Look through the records below and state how many lines carry the string "laptop", adding nothing.

Records for processing ::

──────────────────────────────

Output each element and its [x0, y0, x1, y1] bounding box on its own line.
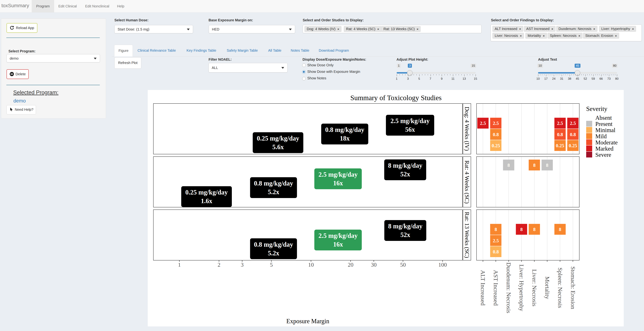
svg-text:8: 8: [495, 227, 497, 232]
svg-text:0.25 mg/kg/day: 0.25 mg/kg/day: [185, 189, 228, 196]
svg-text:Exposure Margin: Exposure Margin: [286, 318, 329, 325]
svg-text:Minimal: Minimal: [595, 127, 616, 133]
svg-text:Moderate: Moderate: [595, 139, 618, 146]
svg-text:10: 10: [308, 262, 314, 268]
svg-text:16x: 16x: [333, 241, 343, 248]
svg-text:0.8: 0.8: [570, 132, 576, 137]
svg-text:8: 8: [546, 162, 548, 168]
svg-text:2.5: 2.5: [570, 120, 576, 126]
svg-text:5: 5: [270, 262, 273, 268]
svg-text:100: 100: [438, 262, 447, 268]
svg-text:Severe: Severe: [595, 152, 611, 158]
svg-text:0.8: 0.8: [493, 132, 499, 137]
svg-text:0.25 mg/kg/day: 0.25 mg/kg/day: [257, 135, 299, 142]
svg-text:18x: 18x: [340, 135, 350, 142]
svg-text:0.8 mg/kg/day: 0.8 mg/kg/day: [254, 241, 293, 248]
svg-text:30: 30: [371, 262, 376, 268]
svg-text:Rat: 13 Weeks (SC): Rat: 13 Weeks (SC): [464, 212, 470, 258]
svg-text:52x: 52x: [400, 170, 410, 178]
svg-text:ALT Increased: ALT Increased: [480, 270, 486, 306]
svg-text:Duodenum: Necrosis: Duodenum: Necrosis: [506, 262, 512, 313]
svg-text:2.5 mg/kg/day: 2.5 mg/kg/day: [318, 171, 358, 178]
svg-text:8: 8: [520, 227, 523, 232]
svg-text:Stomach: Erosion: Stomach: Erosion: [570, 266, 576, 309]
svg-text:2: 2: [218, 262, 220, 268]
svg-text:0.25: 0.25: [569, 143, 577, 148]
svg-text:1.6x: 1.6x: [201, 197, 212, 204]
svg-text:Present: Present: [595, 121, 612, 127]
svg-text:0.25: 0.25: [492, 143, 500, 148]
svg-text:8 mg/kg/day: 8 mg/kg/day: [388, 162, 422, 169]
svg-text:2.5 mg/kg/day: 2.5 mg/kg/day: [390, 117, 430, 124]
svg-text:2.5 mg/kg/day: 2.5 mg/kg/day: [318, 232, 358, 239]
svg-text:Rat: 4 Weeks (SC): Rat: 4 Weeks (SC): [464, 160, 470, 204]
svg-text:50: 50: [400, 262, 406, 268]
svg-text:0.8 mg/kg/day: 0.8 mg/kg/day: [254, 180, 293, 187]
svg-text:0.25: 0.25: [556, 143, 564, 148]
svg-text:2.5: 2.5: [493, 238, 499, 243]
svg-text:20: 20: [348, 262, 354, 268]
svg-text:8: 8: [533, 162, 536, 168]
svg-text:2.5: 2.5: [480, 120, 486, 126]
svg-text:2.5: 2.5: [557, 120, 563, 126]
svg-text:5.2x: 5.2x: [268, 250, 279, 257]
svg-text:5.6x: 5.6x: [272, 143, 284, 150]
svg-text:AST Increased: AST Increased: [492, 270, 499, 306]
svg-text:16x: 16x: [333, 180, 343, 187]
svg-text:5.2x: 5.2x: [268, 188, 279, 196]
svg-text:Liver: Hypertrophy: Liver: Hypertrophy: [518, 264, 525, 311]
svg-text:0.8: 0.8: [493, 249, 499, 254]
svg-text:0.8: 0.8: [557, 132, 563, 137]
svg-text:Mild: Mild: [595, 133, 607, 140]
svg-text:8: 8: [533, 227, 536, 232]
svg-text:8: 8: [559, 227, 561, 232]
svg-text:3: 3: [241, 262, 244, 268]
svg-text:52x: 52x: [400, 231, 410, 238]
svg-text:1: 1: [178, 262, 181, 268]
svg-text:Summary of Toxicology Studies: Summary of Toxicology Studies: [350, 94, 442, 102]
svg-text:Spleen: Necrosis: Spleen: Necrosis: [557, 268, 564, 308]
svg-text:Severity: Severity: [586, 105, 607, 112]
svg-text:Absent: Absent: [595, 114, 612, 121]
svg-text:Liver: Necrosis: Liver: Necrosis: [531, 269, 538, 306]
svg-text:2.5: 2.5: [493, 120, 499, 126]
svg-text:Mortality: Mortality: [544, 276, 550, 299]
svg-text:Dog: 4 Weeks (IV): Dog: 4 Weeks (IV): [464, 107, 470, 151]
svg-text:56x: 56x: [405, 126, 415, 133]
svg-text:8: 8: [507, 162, 510, 168]
svg-text:0.8 mg/kg/day: 0.8 mg/kg/day: [325, 126, 364, 133]
svg-text:Marked: Marked: [595, 146, 614, 152]
svg-text:8 mg/kg/day: 8 mg/kg/day: [388, 222, 422, 230]
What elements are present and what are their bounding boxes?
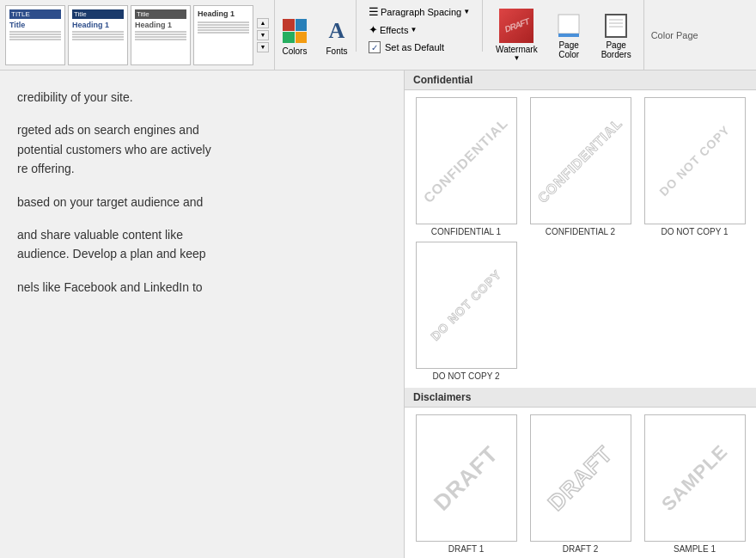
color-page-section: Color Page [643,0,705,70]
watermark-preview-dnc-1: DO NOT COPY [644,97,746,224]
toolbar: TITLE Title Title Heading 1 Title Headin… [0,0,756,71]
separator-1 [356,0,357,52]
theme-item-3[interactable]: Title Heading 1 [131,5,191,65]
watermark-icon: DRAFT [499,9,533,43]
theme-item-1[interactable]: TITLE Title [5,5,65,65]
document-area: credibility of your site. rgeted ads on … [0,71,404,558]
paragraph-spacing-arrow: ▼ [463,8,470,15]
set-as-default-label: Set as Default [385,42,444,52]
theme-title-bar-1: TITLE [9,9,61,19]
colors-fonts-group: Colors A Fonts [275,0,354,70]
watermark-arrow: ▼ [513,54,520,62]
watermark-label-draft-1: DRAFT 1 [448,544,485,554]
set-as-default-checkbox [369,41,381,53]
effects-arrow: ▼ [410,26,417,34]
gallery-arrows: ▲ ▼ ▼ [257,18,269,52]
doc-para-5: nels like Facebook and LinkedIn to [17,278,387,297]
watermark-item-donotcopy-2[interactable]: DO NOT COPY DO NOT COPY 2 [412,242,521,381]
watermark-item-donotcopy-1[interactable]: DO NOT COPY DO NOT COPY 1 [640,97,749,236]
watermark-button[interactable]: DRAFT Watermark ▼ [488,4,546,66]
watermark-preview-conf-1: CONFIDENTIAL [416,97,517,224]
watermark-label: Watermark [496,45,538,54]
set-as-default-button[interactable]: Set as Default [365,40,448,55]
svg-rect-2 [606,15,626,37]
page-borders-icon [602,11,630,39]
theme-item-2[interactable]: Title Heading 1 [68,5,128,65]
disclaimers-grid: DRAFT DRAFT 1 DRAFT DRAFT 2 SAMPLE SAMPL… [405,408,756,558]
confidential-grid: CONFIDENTIAL CONFIDENTIAL 1 CONFIDENTIAL… [405,90,756,388]
theme-h1-3: Heading 1 [135,21,186,29]
theme-body-4 [198,21,249,34]
effects-button[interactable]: ✦ Effects ▼ [365,21,420,38]
theme-item-4[interactable]: Heading 1 [193,5,253,65]
watermark-panel: Confidential CONFIDENTIAL CONFIDENTIAL 1… [404,71,756,558]
effects-row: ✦ Effects ▼ [365,21,473,38]
effects-icon: ✦ [369,23,378,36]
watermark-preview-conf-2: CONFIDENTIAL [530,97,631,224]
watermark-label-conf-1: CONFIDENTIAL 1 [431,227,501,236]
main-area: credibility of your site. rgeted ads on … [0,71,756,558]
theme-body-3 [135,31,186,41]
doc-para-3: based on your target audience and [17,193,387,212]
theme-title-bar-3: Title [135,9,186,19]
paragraph-spacing-row: ☰ Paragraph Spacing ▼ [365,3,473,20]
watermark-item-sample-1[interactable]: SAMPLE SAMPLE 1 [640,414,749,554]
colors-button[interactable]: Colors [275,15,314,58]
fonts-label: Fonts [326,46,347,56]
watermark-label-dnc-2: DO NOT COPY 2 [433,371,500,381]
paragraph-spacing-label: Paragraph Spacing [381,7,461,17]
theme-gallery: TITLE Title Title Heading 1 Title Headin… [5,5,253,65]
watermark-label-draft-2: DRAFT 2 [563,544,599,554]
doc-para-1: credibility of your site. [17,88,387,107]
theme-heading-4: Heading 1 [198,9,249,18]
gallery-down-button[interactable]: ▼ [257,30,269,40]
paragraph-spacing-icon: ☰ [369,5,379,18]
fonts-button[interactable]: A Fonts [320,15,354,58]
watermark-item-confidential-1[interactable]: CONFIDENTIAL CONFIDENTIAL 1 [412,97,521,236]
doc-content: credibility of your site. rgeted ads on … [17,88,387,297]
page-layout-group: ☰ Paragraph Spacing ▼ ✦ Effects ▼ Set as… [358,0,480,70]
effects-label: Effects [380,25,408,35]
color-page-label: Color Page [651,30,698,40]
disclaimers-header: Disclaimers [405,388,756,408]
theme-h1-1: Title [9,21,61,29]
doc-para-4: and share valuable content likeaudience.… [17,225,387,264]
page-borders-button[interactable]: Page Borders [593,9,640,61]
watermark-preview-draft-1: DRAFT [416,414,517,542]
paragraph-spacing-button[interactable]: ☰ Paragraph Spacing ▼ [365,3,473,20]
watermark-preview-sample-1: SAMPLE [644,414,746,542]
watermark-item-draft-2[interactable]: DRAFT DRAFT 2 [526,414,635,554]
gallery-expand-button[interactable]: ▼ [257,42,269,52]
confidential-header: Confidential [405,71,756,90]
colors-label: Colors [283,46,308,56]
gallery-up-button[interactable]: ▲ [257,18,269,28]
watermark-preview-draft-2: DRAFT [530,414,631,542]
watermark-item-draft-1[interactable]: DRAFT DRAFT 1 [412,414,521,554]
page-color-label: Page Color [558,40,579,59]
set-as-default-row: Set as Default [365,40,473,55]
separator-2 [482,0,483,52]
theme-h1-2: Heading 1 [72,21,124,29]
watermark-preview-dnc-2: DO NOT COPY [416,242,517,369]
watermark-label-conf-2: CONFIDENTIAL 2 [546,227,615,236]
colors-icon [278,17,311,45]
page-design-group: DRAFT Watermark ▼ Page Color [485,0,643,70]
page-color-button[interactable]: Page Color [546,9,593,61]
watermark-item-confidential-2[interactable]: CONFIDENTIAL CONFIDENTIAL 2 [526,97,635,236]
page-borders-label: Page Borders [601,40,631,59]
theme-title-bar-2: Title [72,9,124,19]
watermark-label-sample-1: SAMPLE 1 [674,544,716,554]
doc-para-2: rgeted ads on search engines andpotentia… [17,120,387,178]
theme-gallery-section: TITLE Title Title Heading 1 Title Headin… [0,0,275,70]
watermark-label-dnc-1: DO NOT COPY 1 [662,227,729,236]
page-color-icon [555,11,582,39]
theme-body-1 [9,31,61,41]
svg-rect-0 [558,15,579,34]
svg-rect-1 [558,34,579,37]
fonts-icon: A [323,17,351,45]
theme-body-2 [72,31,124,41]
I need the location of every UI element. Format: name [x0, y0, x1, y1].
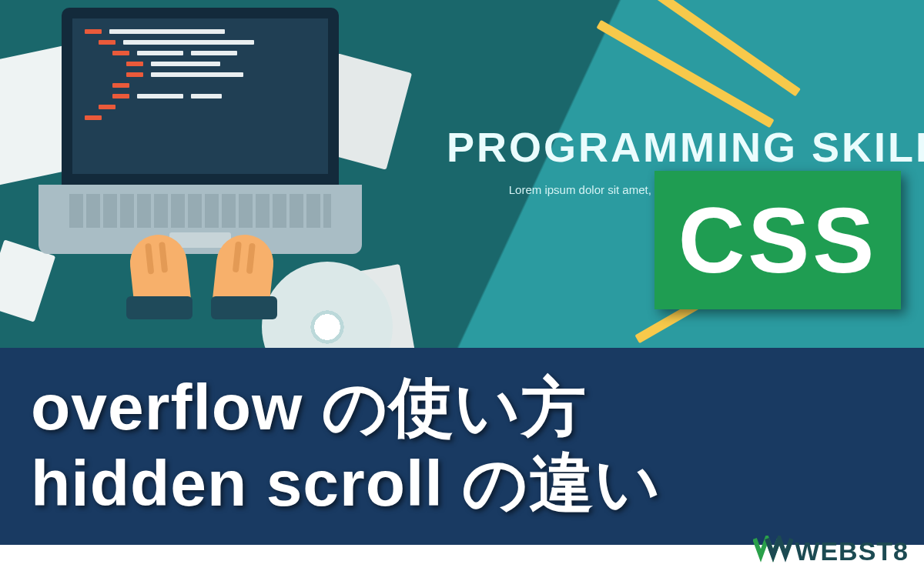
css-badge-label: CSS	[678, 187, 878, 293]
cuff-icon	[211, 296, 277, 319]
laptop-base	[38, 185, 362, 254]
logo-mark-icon	[753, 536, 793, 566]
laptop-screen	[72, 18, 328, 174]
logo-text: WEBST8	[795, 536, 909, 566]
css-badge: CSS	[654, 171, 901, 309]
title-band: overflow の使い方 hidden scroll の違い	[0, 348, 924, 548]
pencil-icon	[631, 0, 801, 96]
pencil-icon	[596, 20, 774, 128]
laptop-lid	[62, 8, 339, 185]
keyboard-icon	[69, 194, 331, 228]
hero-title: PROGRAMMING SKILLS	[447, 123, 924, 171]
band-line-1: overflow の使い方	[31, 369, 893, 446]
hero-banner: PROGRAMMING SKILLS Lorem ipsum dolor sit…	[0, 0, 924, 571]
band-line-2: hidden scroll の違い	[31, 446, 893, 522]
brand-logo: WEBST8	[753, 536, 909, 566]
cuff-icon	[126, 296, 192, 319]
laptop-illustration	[38, 8, 362, 285]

──────────────────────────────

Exercise answer :: 4